Deploy Whisper on a Dedicated GPU Server: Step-by-Step (2026) GIGAGPU

OpenAI Whisper is the de facto open-weights speech-to-text model and has been since 2022, but the production story has changed dramatically. The reference Python implementation is no longer the right thing to deploy; a CTranslate2 reimplementation called faster-whisper is roughly four times faster, uses half the VRAM thanks to INT8 quantisation, and runs cleanly on any modern NVIDIA GPU. This tutorial walks through a full production deployment of Whisper on a dedicated GPU server: drivers, Python environment, a clean transcription script, an HTTP API in FastAPI, a containerised build with Docker, TLS termination, authentication, rate limiting and a systemd unit. By the end you will have a service capable of transcribing roughly forty times realtime on an RTX 4090, at a unit cost well below the OpenAI Whisper API for any meaningful volume.

Prerequisites

Whisper inference is GPU-bound on the attention and matmul kernels and CPU-bound on audio decoding. The minimum sane configuration is a card with 4 GB of VRAM (enough for large-v3-turbo in INT8), but for production we recommend an RTX 3060 12 GB at the floor and an RTX 3090 or RTX 4090 24 GB for batch and concurrent workloads. The 24 GB cards let you hold large-v3 in FP16 with plenty of room for KV state across parallel transcription jobs. Our best GPU for LLM inference piece covers the wider tradeoffs; for Whisper specifically the RTX 3090 hits the sweet spot of VRAM and cost.

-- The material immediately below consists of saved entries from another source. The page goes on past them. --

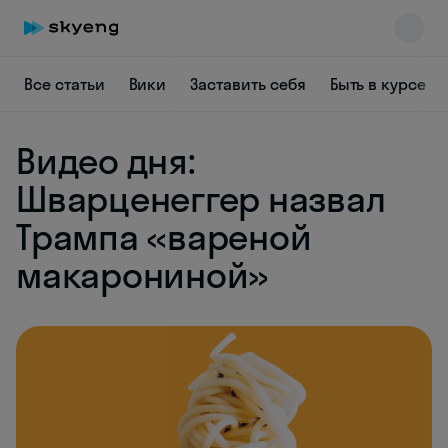
Все статьи
Вики
Заставить себя
Быть в курсе
Skyeng Chat
Видео дня:
online
Шварценеггер назвал
Трампа «вареной
макарониной»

Component	Required Version	Quick Install
OS	Ubuntu 22.04 or 24.04 LTS	Default on GigaGPU dedicated nodes
NVIDIA driver	550 or newer	`sudo apt install nvidia-driver-550-server`
CUDA toolkit	12.1+ (12.4 ideal)	Usually bundled with the driver metapackage
Python	3.10, 3.11 or 3.12	`sudo apt install python3.11 python3.11-venv`
ffmpeg	4.4+	`sudo apt install ffmpeg`
GPU VRAM	4 GB minimum, 12 GB+ recommended	RTX 3060 / 3090 / 4090

Verify the driver and GPU are visible before going any further. If nvidia-smi errors out, fix that first — every subsequent step assumes a working CUDA stack. Our companion guide on how to install PyTorch on a GPU server walks through driver troubleshooting in detail.

nvidia-smi
# Expected: a populated table with driver version 550+ and your card name.

ffmpeg -version | head -1
# Expected: ffmpeg version 4.4 or newer

python3 --version
# Expected: Python 3.10, 3.11 or 3.12

Choose the Right Whisper Variant

“Whisper” today refers to a family of related projects rather than a single binary. The right pick depends on whether you need GPU throughput, CPU portability, or English-only speed. Here is the honest comparison.

Variant	Engine	Best For	Speed (RTX 4090, large-v3)	Notes
openai-whisper	PyTorch reference	Compatibility, research	~8x realtime	Slowest, most permissive feature set
faster-whisper	CTranslate2	Production GPU serving	~40x realtime (INT8)	Recommended default
whisper.cpp	GGML, C++	CPU + low-VRAM GPU, edge	~12x realtime (CUDA)	Smallest deps, single binary
distil-whisper	HF Transformers	English-only, latency-critical	~60x realtime	6x faster than large-v3, English only
WhisperX	faster-whisper + VAD + diarisation	Word-level timestamps, speakers	~30x realtime	Adds pyannote diarisation

For 90% of production deployments the answer is faster-whisper with the large-v3-turbo checkpoint. Turbo is a distilled large-v3 with a four-layer decoder instead of thirty-two; it is roughly eight times faster than full large-v3 with negligible WER loss on most languages. We will use it as the default throughout this guide, and note where you might pick something else.

Install faster-whisper and Dependencies

Install everything inside a virtual environment. System-wide pip on Ubuntu 24.04 is a recipe for grief because of PEP 668’s externally-managed-environment guard. Always venv.

sudo apt update
sudo apt install -y python3.11 python3.11-venv python3-pip ffmpeg

python3.11 -m venv ~/venv-whisper
source ~/venv-whisper/bin/activate

pip install --upgrade pip wheel
pip install faster-whisper==1.0.3

# CTranslate2 uses cuBLAS and cuDNN at runtime. On Ubuntu 22.04+ the
# easiest install path is the pip-packaged NVIDIA libraries:
pip install nvidia-cublas-cu12 nvidia-cudnn-cu12==9.*

The nvidia-cudnn-cu12 wheel ships the cuDNN 9.x runtime that CTranslate2 1.x links against. If you skip it you will get a cryptic libcudnn_ops_infer.so.9: cannot open shared object file at first call. Make these libraries discoverable to the dynamic loader by adding them to LD_LIBRARY_PATH inside the venv’s activate script:

echo 'export LD_LIBRARY_PATH=$(python -c "import os, nvidia.cudnn.lib, nvidia.cublas.lib; print(os.path.dirname(nvidia.cudnn.lib.__file__) + \":\" + os.path.dirname(nvidia.cublas.lib.__file__))")':$LD_LIBRARY_PATH >> ~/venv-whisper/bin/activate
source ~/venv-whisper/bin/activate

Smoke-test the install. The first run downloads the model weights into ~/.cache/huggingface, which takes a minute or two on a 1 Gbps link. Subsequent loads are off-disk and take under three seconds.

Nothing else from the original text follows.